- Directed by: Edward Buzzell
- Written by: Norman Krasna Jo Swerling
- Based on: story by Norman Krasna
- Starring: Genevieve Tobin Pat O'Brien Leni Stengel
- Cinematography: Ted Tetzlaff
- Edited by: Gene Havlick
- Production company: Columbia Pictures
- Distributed by: Columbia Pictures
- Release date: June 25, 1932;
- Running time: 71 minutes
- Country: United States
- Language: English

= Hollywood Speaks =

1932 film

Hollywood Speaks is a 1932 American Pre-Code comedy film directed by Edward Buzzell and starring Genevieve Tobin, Pat O'Brien and Leni Stengel. It was produced and distributed by Columbia Pictures.

==Plot==
A despairing young actress is stopped from committing suicide by a gossip columnist who decides to fashion her into a major star.

==Cast==
- Genevieve Tobin as Gertrude Smith, later known as Greta Swan
- Pat O'Brien as Jimmy Reed
- Lucien Prival as Frederick Landau
- Ralf Harolde as Carp
- Rita La Roy as Millie Coreen
- Leni Stengel as Mrs.

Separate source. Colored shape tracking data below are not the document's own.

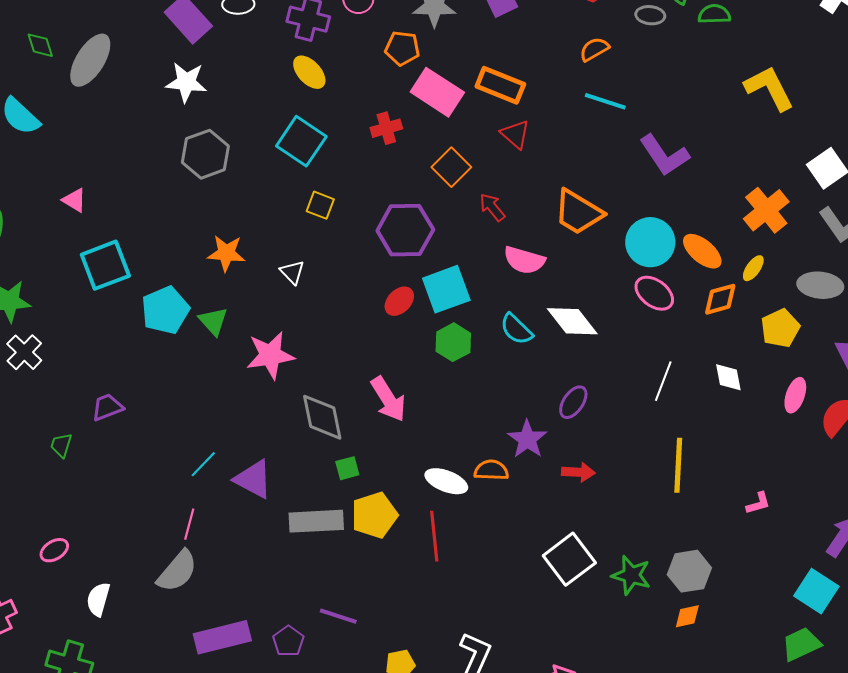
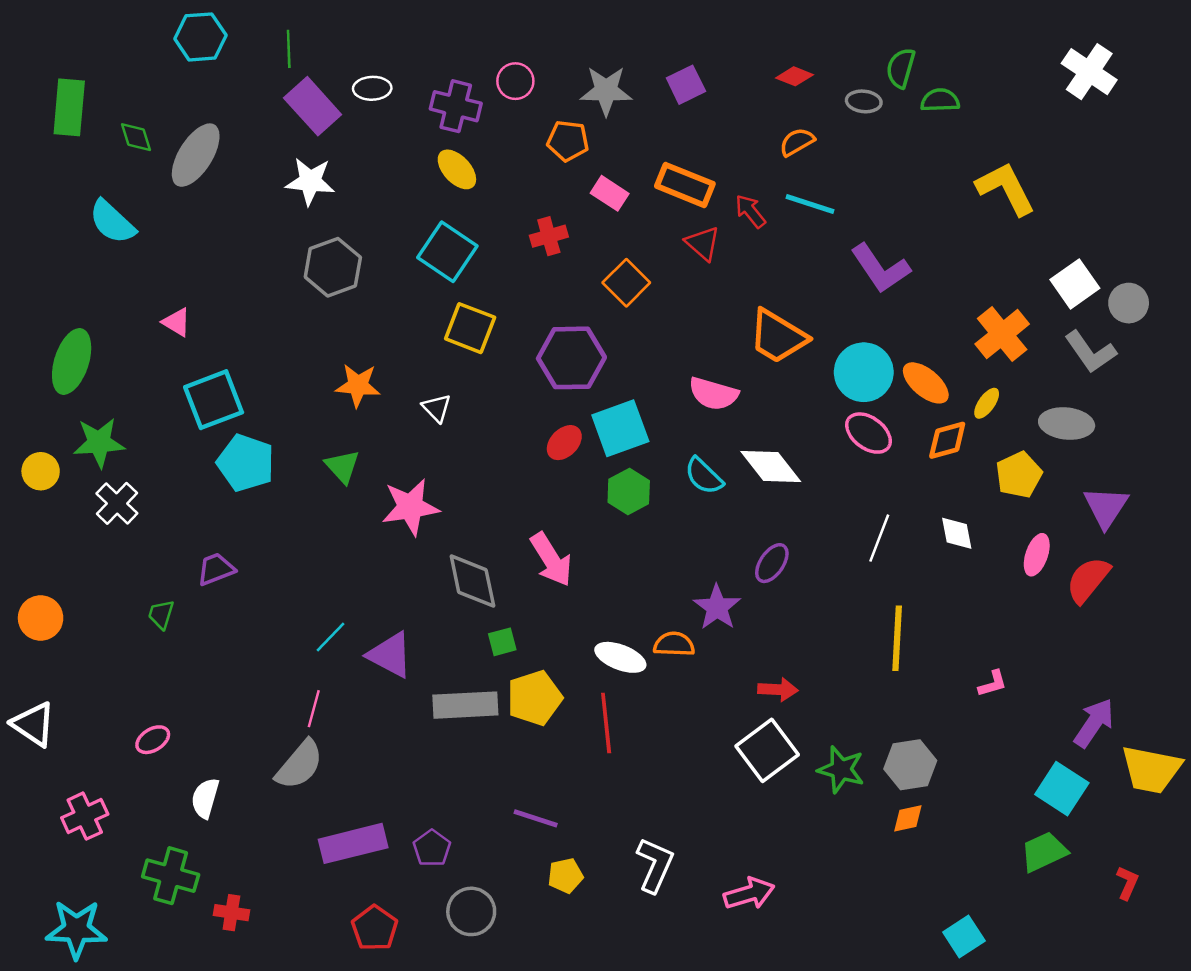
pink rectangle: (437, 92) -> (610, 193), size x0.6
yellow square: (320, 205) -> (470, 328), size x1.5
red arrow: (492, 207) -> (750, 211), moved
cyan pentagon: (165, 310) -> (246, 463), moved, turned -30
red arrow: (578, 472) -> (778, 690), moved
purple line: (338, 616) -> (536, 818), moved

Landau
- Anderson Lawlor as Joe Hammond
- Jack Holt as himself

==Production==
Columbia announced the film in August 1931.

It was Norman Krasna's first film under his contract with Columbia and he started writing it in April 1932. The same amount the studio announced Eddie Buzzel would direct and Genevieve Tobin would star.

==Reception==
The Los Angeles Times called it a "routine melodrama with little to say of interest."